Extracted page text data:
---+---
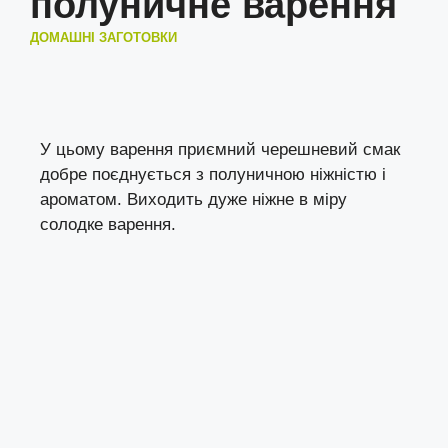
полуничне варення
ДОМАШНІ ЗАГОТОВКИ
У цьому варення приємний черешневий смак
добре поєднується з полуничною ніжністю і
ароматом. Виходить дуже ніжне в міру
солодке варення.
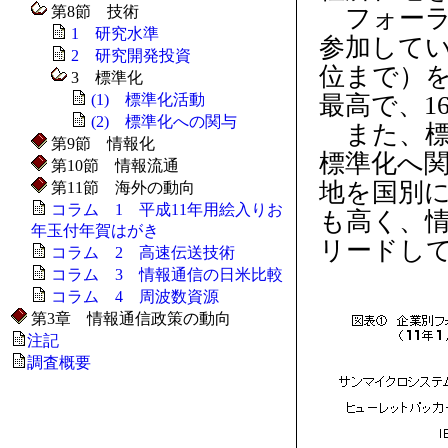
第8節 技術
フォーラ
1 研究水準
参加してい
2 研究開発投資
位まで）
3 標準化
(1) 標準化活動
最高で、1
(2) 標準化への関与
また、標
第9節 情報化
標準化へ
第10節 情報流通
地を国別に
第11節 海外の動向
コラム 1 平成11年用絵入りお
も高く、
年玉付年賀はがき
リードして
コラム 2 高速伝送技術
コラム 3 情報通信の日米比較
コラム 4 周波数資源
第3章 情報通信政策の動向
注記
調査概要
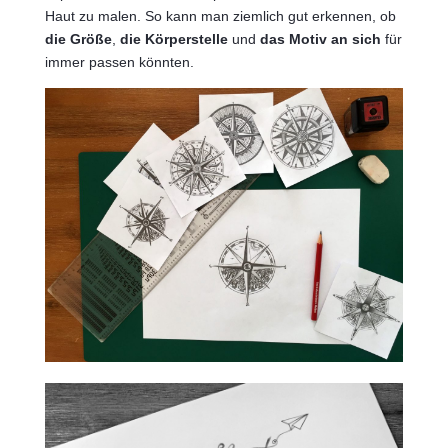
Haut zu malen. So kann man ziemlich gut erkennen, ob
die Größe
,
die Körperstelle
und
das Motiv an sich
für
immer passen könnten.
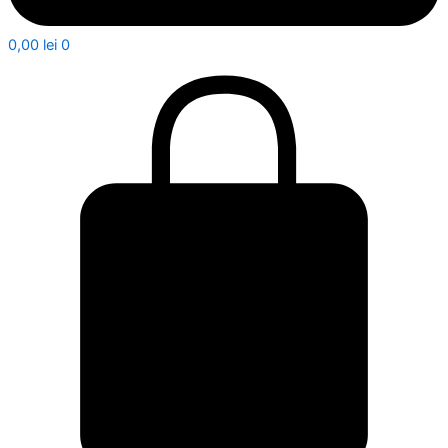
0,00
lei
0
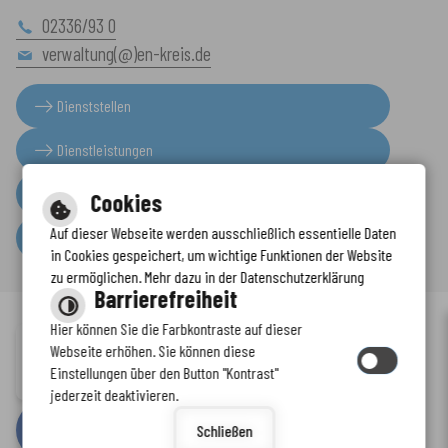
02336/93 0
verwaltung(@)en-kreis.de
Dienststellen
Dienstleistungen
Presseinformationen
Cookies
Auf dieser Webseite werden ausschließlich essentielle Daten
Serviceportal
in Cookies gespeichert, um wichtige Funktionen der Website
zu ermöglichen. Mehr dazu in der Datenschutzerklärung
Barrierefreiheit
Hier können Sie die Farbkontraste auf dieser
Immer auf dem neuesten Stand
Webseite erhöhen. Sie können diese
Inhalt
-
Impressum
-
Datenschutzerklärung
-
Kontaktformular
-
Einstellungen über den Button "Kontrast"
www.enkreis.de möchte Ihnen Benachrichtigungen senden
Barrierefreiheit
jederzeit deaktivieren.
by
cm citymedia GmbH
Schließen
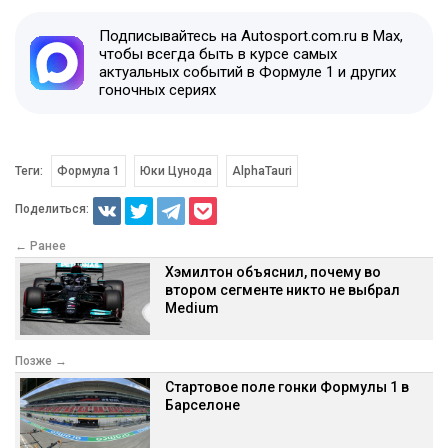
Подписывайтесь на Autosport.com.ru в Max,
чтобы всегда быть в курсе самых
актуальных событий в Формуле 1 и других
гоночных сериях
Теги:
Формула 1
Юки Цунода
AlphaTauri
Поделиться:
← Ранее
Хэмилтон объяснил, почему во
втором сегменте никто не выбрал
Medium
Позже →
Стартовое поле гонки Формулы 1 в
Барселоне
---+---
What to work on: From the records above, pull out every line containing the word "dieser".

Output:
Auf dieser Webseite werden ausschließlich essentielle Daten
Hier können Sie die Farbkontraste auf dieser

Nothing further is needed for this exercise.